The problem is compounded by the fact that no further bounds checking is performed, leading to the assumption that if the PE header signature is within the block, then the entire PE header and the section table must be within the block.
The infection marker for the virus is a section named ‘Evul’, which is the name of the virus author. If no such section exists, then the virus simply appends one, without regard to the possible overflow of the block or the overwriting of the data in the first section. The virus then seeks the end of the file and calculates a new size according to the FileAlignment field value. If the file size was not aligned before, then the virus attempts to write enough data to align it. However, the stack is the source of the data to write, and if the amount of data to write is large enough, then it will fail. This result is not checked.
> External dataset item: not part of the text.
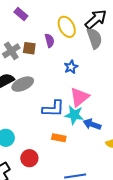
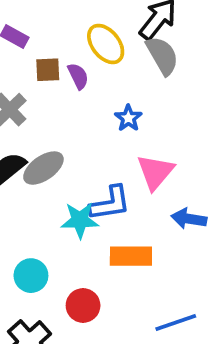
brown square: (29, 48) -> (48, 70), moved
cyan star: (74, 115) -> (80, 220), moved
orange rectangle: (59, 138) -> (131, 256), size x1.5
The virus calculates an aligned SizeOfRawData value for the original last section. If the value was not aligned already, then the virus replaces the old value with the new one, and applies the difference to the SizeOfImage value. This is another bug, since the SizeOfImage value comes from the sum of the VirtualSize values, not the sum of the SizeOfRawData values.
The rest of the data for the new section are filled in at this point. The virtual address is calculated by aligning the VirtualSize of the previous section. The section characteristics specify a section that is read-only and executable. In the past, it was common for viruses to make the last section writable when they infected a file. It became such a common technique that some anti-virus programs still use it as a rule for performing more thorough scans of files. As a result, the absence of the writable bit can help some viruses to hide, at least for a while.
Next, the virus zeroes the LoadConfig and BoundImport data directory entries in the PE header. This has the effect of disabling the Safe Exception Handling, since the entries are located inside the LoadConfig data.
Finally, the virus writes itself to the file, updates the entrypoint to point to the new section, and writes the new PE header to the file. Then the virus searches for another file to infect.
The virus has no intentional payload, however its many bugs are sufficient to produce some surprises – it’s amazing that the virus replicates at all.